Tony Soprano (James Gandolfini) refletiu sobre sua mãe em quase todos os episódios de Os Sopranosmas poucos de seus pensamentos resumiram seu relacionamento complicado com Livia (Nancy Marchand) como o acima. Cada decisão que Tony tomou, cada problema que ele enfrentou e cada fator estressante que o levou a um ataque de pânico podem ser atribuídos aos seus sentimentos por sua mãe.
Durante esta sessão de terapia com o Dr. Melfi (Lorraine Bracco), Tony quase completou uma epifania que poderia resolver seus problemas com a mãe.
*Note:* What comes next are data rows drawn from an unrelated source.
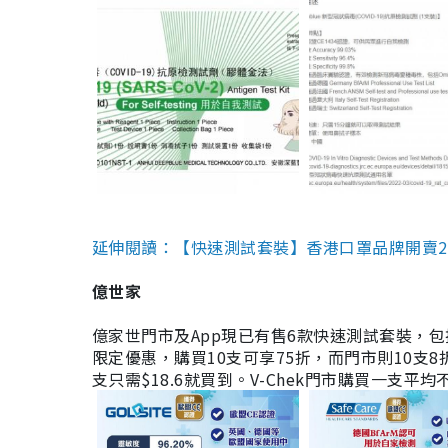
延伸閱讀：【快速測試套裝】香港口罩品牌開賣2款快速
億世家
億家世門市及App現已有售6款快速測試套裝，包括香港公司
限定優惠，購買10支可享75折，而門市則10支8折。現
支只需$18.6就買到。V-Chek門市購買一支平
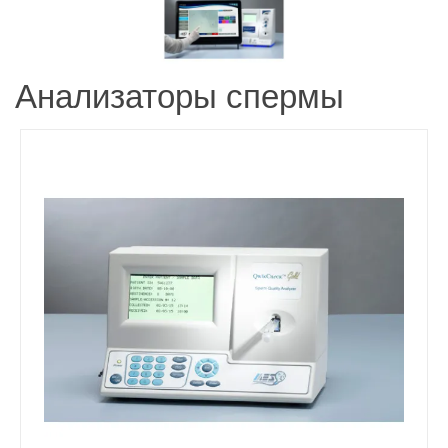
Анализаторы спермы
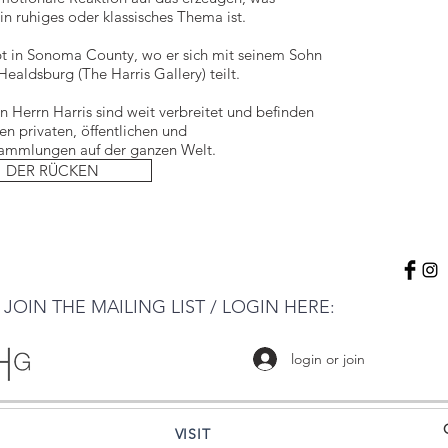
ein ruhiges oder klassisches Thema ist.
bt in Sonoma County, wo er sich mit seinem Sohn
Healdsburg (The Harris Gallery) teilt.
n Herrn Harris sind weit verbreitet und befinden
hen privaten, öffentlichen und
ammlungen auf der ganzen Welt.
DER RÜCKEN
JOIN THE MAILING LIST / LOGIN HERE:
login or join
VISIT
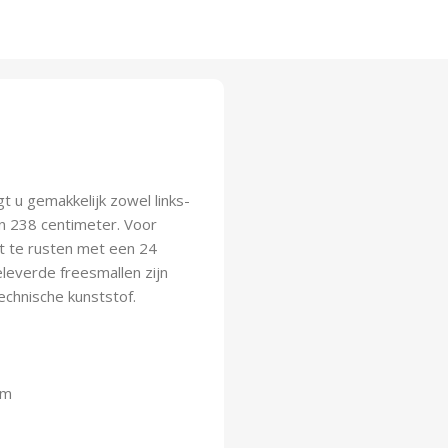
 u gemakkelijk zowel links-
n 238 centimeter. Voor
it te rusten met een 24
leverde freesmallen zijn
chnische kunststof.
cm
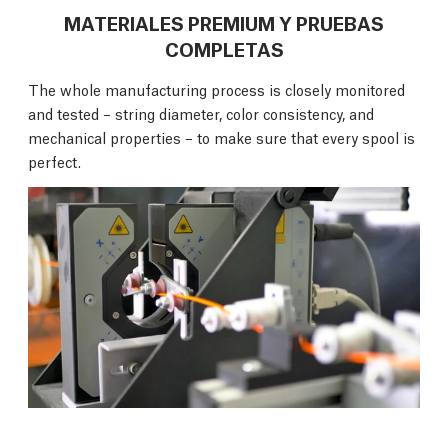
MATERIALES PREMIUM Y PRUEBAS
COMPLETAS
The whole manufacturing process is closely monitored
and tested – string diameter, color consistency, and
mechanical properties – to make sure that every spool is
perfect.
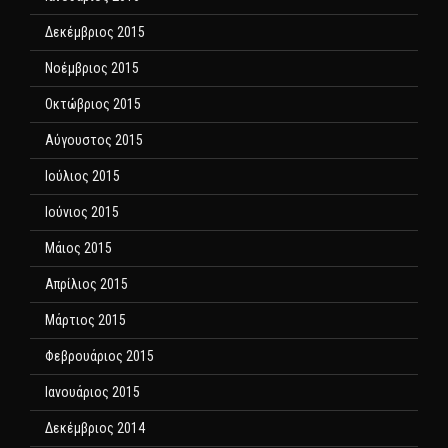
Δεκέμβριος 2015
Νοέμβριος 2015
Οκτώβριος 2015
Αύγουστος 2015
Ιούλιος 2015
Ιούνιος 2015
Μάιος 2015
Απρίλιος 2015
Μάρτιος 2015
Φεβρουάριος 2015
Ιανουάριος 2015
Δεκέμβριος 2014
Ele busca profundamente a aprovação de Lívia, apesar de saber que ela já avançou e se absolveu de qualquer delito durante os anos de formação de Tony. Tony reúne as peças da conquista universal para que as crianças conquistem independência e parem de atribuir a responsabilidade pelos resultados da vida à figura materna.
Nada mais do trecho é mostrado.